(Dataset entries Opens)
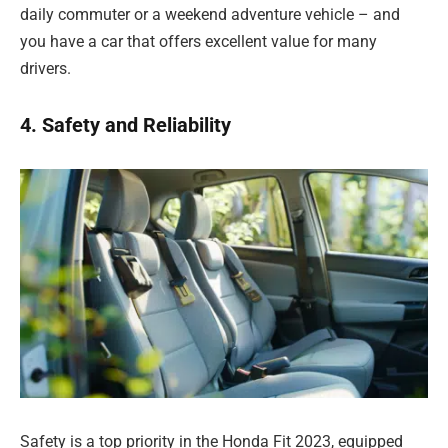
daily commuter or a weekend adventure vehicle – and
you have a car that offers excellent value for many
drivers.
4. Safety and Reliability
Safety is a top priority in the Honda Fit 2023, equipped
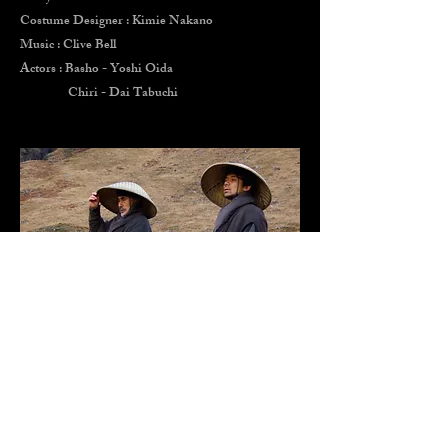
Costume Designer : Kimie Nakano
Music : Clive Bell
Actors : Basho - Yoshi Oida
Chiri - Dai Tabuchi
EIGHT AND HALF WOMAN
film by Peter Greenaway
1999 cannes festival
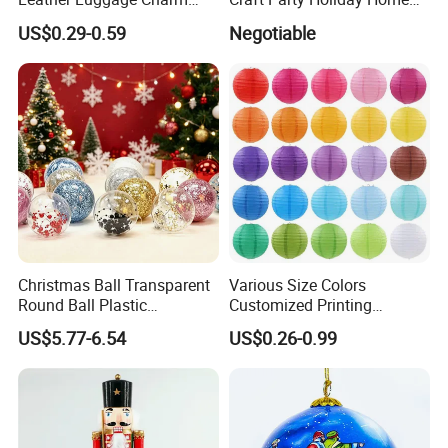
Versatile Five-Pointed Star
Xmas Tree Ornament Gift
US$0.29-0.59
Negotiable
Keychain Handbag
Present Ideas Christmas
Pendants for Women Girls
Decoration
Christmas Ball Transparent
Various Size Colors
Round Ball Plastic
Customized Printing
Christmas Decoration Ball
Chinese Decoration
US$5.77-6.54
US$0.26-0.99
Pendant Home Decoration
Christmas Festival Wedding
Wholesale
Paper Lantern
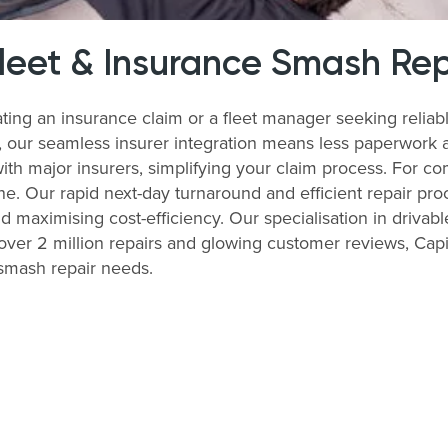
Fleet & Insurance Smash Rep
ting an insurance claim or a fleet manager seeking relia
s, our seamless insurer integration means less paperwork 
with major insurers, simplifying your claim process. For 
ne. Our rapid next-day turnaround and efficient repair pro
nd maximising cost-efficiency. Our specialisation in drivabl
ver 2 million repairs and glowing customer reviews, Capit
 smash repair needs.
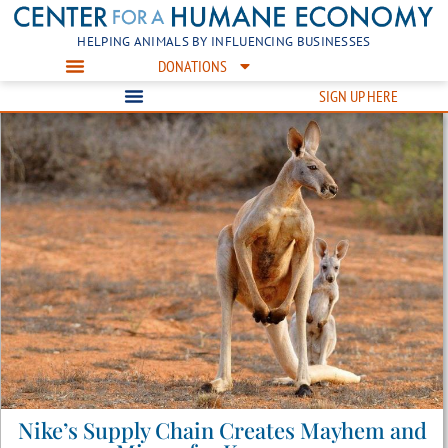
HELPING ANIMALS BY INFLUENCING BUSINESSES
DONATIONS
SIGN UP HERE
Nike’s Supply Chain Creates Mayhem and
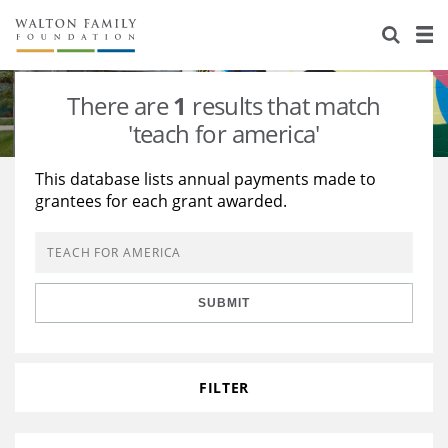
About Us
Staff
Stories
There are
1
results that match
Newsroom
Our Work
'teach for america'
Reports & Financials
Education
Learning
This database lists annual payments made to
grantees for each grant awarded.
Contact Us
Environment
Knowledge Center
Grants
Home Region
Flashcards
Resources for Grantees
Careers
SUBMIT
Grants Database
Opportunity Survey 2026
Design Excellence
FILTER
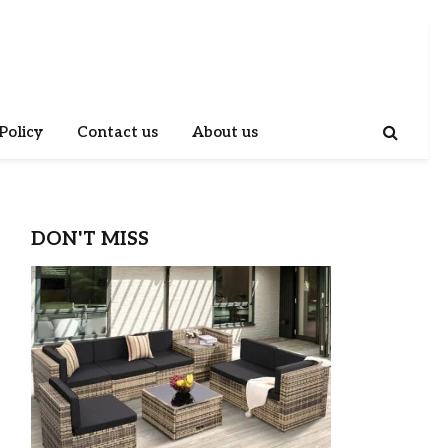
Policy
Contact us
About us
DON'T MISS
(Dataset entries Closes)
In the entries above, find the line containing "Christmas Decoration Ball", then please retype it and every line after it through the last, exactly as written, omitting pictures.

Response to the task:
Christmas Decoration Ball
Chinese Decoration
US$5.77-6.54
US$0.26-0.99
Pendant Home Decoration
Christmas Festival Wedding
Wholesale
Paper Lantern
Fleet & Insurance Smash Rep
ting an insurance claim or a fleet manager seeking relia
s, our seamless insurer integration means less paperwork 
with major insurers, simplifying your claim process. For 
ne. Our rapid next-day turnaround and efficient repair pro
nd maximising cost-efficiency. Our specialisation in drivabl
ver 2 million repairs and glowing customer reviews, Capit
 smash repair needs.
HELPING ANIMALS BY INFLUENCING BUSINESSES
DONATIONS
SIGN UP HERE
Nike’s Supply Chain Creates Mayhem and
About Us
Staff
Stories
There are
1
results that match
Newsroom
Our Work
'teach for america'
Reports & Financials
Education
Learning
This database lists annual payments made to
grantees for each grant awarded.
Contact Us
Environment
Knowledge Center
Grants
Home Region
Flashcards
Resources for Grantees
Careers
SUBMIT
Grants Database
Opportunity Survey 2026
Design Excellence
FILTER
Policy
Contact us
About us
DON'T MISS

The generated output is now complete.